When Tony Dupleix’s old ram Cecil died, he put the carcass in an industrial freezer and promptly buried the frozen corpse. Then dug it up. Then buried it again. Odd behaviour, even for a sheep farmer, but Dupleix was preparing for a big event: the first official human upright burial in Australia. Dupleix and his business partners wanted to be sure nothing would go wrong when they buried cancer victim Allan Heywood on 4 October this year.

About 200kms west of Melbourne, in the back half of a quiet cemetery on Kurweeton Road, Heywood is buried standing on his feet, facing east, in a grave that is three metres deep and just 70 centimetres wide. His grave is unmarked, and the field he now stands in is landscaped only by a herd of grazing sheep. He was the first of what Dupleix hopes will be many customers to choose a simple, low-impact, inexpensive burial. The Upright Burials process strips back burial to the bare minimum. Corpses are frozen solid rather than embalmed (a costly practice involving toxic chemicals). They are buried in a biodegradable shroud rather than an expensive coffin, and need a much smaller (and thus cheaper) burial plot. The whole process costs $2,750. Mourners are given GPS coordinates to remember where their loved one is buried, and a tree is planted in their honour in a separate location. “We just said what isn’t essential? What can we leave behind (and remain legal)? We thought it would be nice if it could also remain publicly acceptable, but I daresay we’ve sailed a little close to the wind there,” Dupleix says.

Getting (into) the ground

Upright Burials was born out of a morbid (but lively) discussion at a dinner table nearly 20 years ago. Chairman and founder George Lines was musing about death, and shared his belief that funerals had been “pirated” by the funeral industry. Together with 19 others (including now managing director Dupleix), Lines began to investigate the idea of an upright burial – a practice he had seen in Ethiopia, where arable land is too valuable to waste on burials. “The rationale was to have a look at burials and see if we could simplify the process, and maybe establish a more honest and straightforward process. We thought it might turn out to be more economical and more environmentally friendly along the way,” Dupleix explains. The 20 unit holders each contributed $5,000 to a fund, with the goal of eventually starting a business which would “give funerals back to the bereaved”. Eighteen years later, the business has buried its first customer.

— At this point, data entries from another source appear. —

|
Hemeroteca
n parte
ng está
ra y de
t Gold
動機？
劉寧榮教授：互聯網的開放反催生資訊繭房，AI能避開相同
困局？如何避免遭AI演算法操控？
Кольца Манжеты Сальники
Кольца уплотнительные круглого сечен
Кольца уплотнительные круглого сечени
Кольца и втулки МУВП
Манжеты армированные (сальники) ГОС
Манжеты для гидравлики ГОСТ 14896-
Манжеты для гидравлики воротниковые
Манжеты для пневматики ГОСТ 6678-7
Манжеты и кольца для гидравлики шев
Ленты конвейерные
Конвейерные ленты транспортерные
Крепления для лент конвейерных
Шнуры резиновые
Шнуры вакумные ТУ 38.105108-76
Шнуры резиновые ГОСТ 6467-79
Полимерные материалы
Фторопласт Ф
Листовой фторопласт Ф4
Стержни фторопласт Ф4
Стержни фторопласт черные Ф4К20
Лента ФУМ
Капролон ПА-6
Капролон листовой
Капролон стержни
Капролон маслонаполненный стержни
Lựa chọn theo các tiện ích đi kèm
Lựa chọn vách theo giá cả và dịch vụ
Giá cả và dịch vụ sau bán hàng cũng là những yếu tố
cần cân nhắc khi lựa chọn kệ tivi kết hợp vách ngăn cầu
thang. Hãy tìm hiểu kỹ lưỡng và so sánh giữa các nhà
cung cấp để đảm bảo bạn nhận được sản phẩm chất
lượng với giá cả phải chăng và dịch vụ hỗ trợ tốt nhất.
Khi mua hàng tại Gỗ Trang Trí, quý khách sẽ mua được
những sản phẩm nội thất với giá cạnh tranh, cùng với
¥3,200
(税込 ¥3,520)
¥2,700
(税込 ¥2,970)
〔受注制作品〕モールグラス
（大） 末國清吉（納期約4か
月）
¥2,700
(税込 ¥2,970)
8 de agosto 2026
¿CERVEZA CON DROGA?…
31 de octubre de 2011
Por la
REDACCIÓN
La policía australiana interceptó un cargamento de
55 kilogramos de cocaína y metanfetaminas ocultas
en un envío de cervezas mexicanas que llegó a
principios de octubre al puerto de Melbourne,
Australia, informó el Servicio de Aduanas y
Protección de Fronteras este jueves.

As the idea for Upright Burials took shape in the mid 1980s, the unit holders bought a shell company and held their first board meeting. Their first step was to find a cemetery willing to accept unconventional burials, but this task proved difficult, posing hurdles of securing land, local approval and bureaucratic support. “If we were a dedicated company where the only thing in our lives was to get this going we would have gone broke straight away!” Dupleix says. As burial sites in Victoria have to be Crown land, Upright Burials planned to buy a piece of land and donate it to the Crown. But cemeteries are a touchy area, and local objections knocked more than one planned venture on the head. It wasn’t until 2006 that Dupleix and his team secured the Kurweeton Road site after four years of bureaucratic wrangling. With the assistance of the Victorian Civil Arbitration Tribunal, the site was gazetted as a cemetery and the innovative company had somewhere to operate.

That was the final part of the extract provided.